Mark Zuckerberg demonstrating networksTools on social media sites that invite you to upload your list of contacts may be encouraging you to break the UK’s Data Protection Act and the EU’s Privacy and Electronic Communications rules.

This is my personal opinion. I am not accusing any company of doing anything illegal, and in fact nothing I mention in this article is illegal until someone complains to a court of law and that court of law writes a precedent.

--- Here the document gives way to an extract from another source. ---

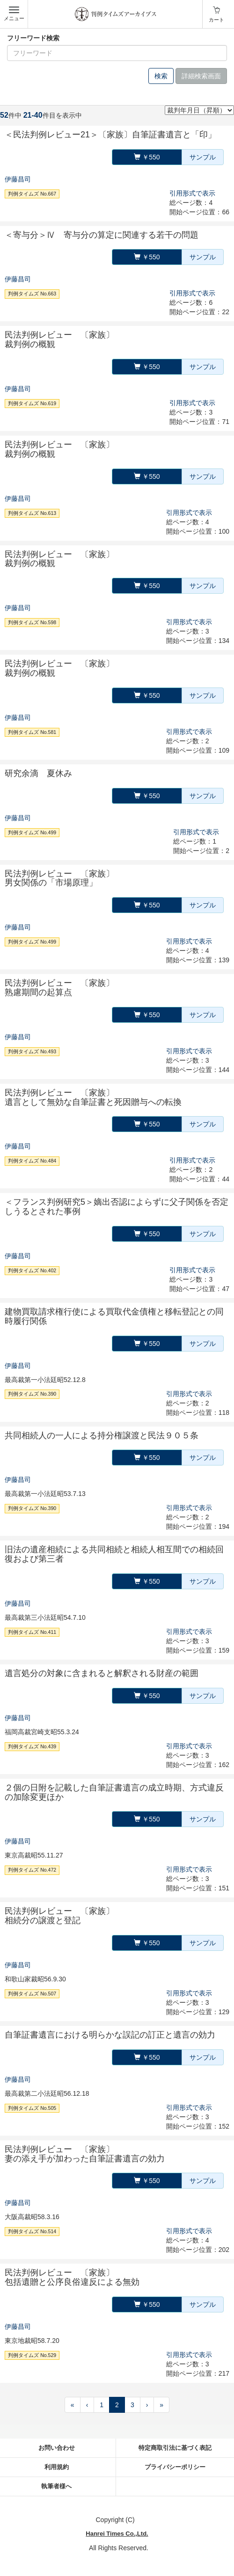 The height and width of the screenshot is (2576, 234). Describe the element at coordinates (32, 1160) in the screenshot. I see `判例タイムズ No.484` at that location.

I raise this, though, because it is the most important reason, in my view, for all companies to implement a corporate social networking responsibility policy. All companies have a legal responsibility to protect and keep private any personal data they hold about customers. If you were to send your customer list to a third party without the consent of each person on the list, you would be liable to prosecution. So why are social networks allowed to encourage people to just upload their address books willy nilly?

Facebook contact importer

Picture the scene. A member of your staff creates a Facebook page. During the page creation process, they use the contact importer to import a list of contacts to send messages to, promoting the page. Their list of contacts, possibly from their Outlook address book, will include some of your customers. Business contacts.

Now, I’m not saying Facebook is doing anything immoral or unfair with that data, but that makes no difference. There’s a clause in UK law which states it is an offence to pass data to a country that doesn’t have the same data protection as we have, and that includes the USA. Theoretically, you could be breaking the law just by passing your data from your computer to a website based in the USA.

Should we be concerned? Well, I’m sure Facebook’s handling of data is honourable, but what it is using that data for internally needs to be questioned.

Ireland’s Information Commissioner is currently investigating Facebook Ireland, accusing it of profiling people from third party data that users upload. Facebook denies this, saying it only keeps email addresses of invited people so that the person inviting them can be informed when they join. That’s common practice on many websites.

The main point for companies to consider, though, is not whether any website is doing anything right or wrong, but whether you are staying within the law while passing your customers’ data to third parties. All companies should have a policy to say not only what websites staff can use for work, but also what tools on those websites are off limits.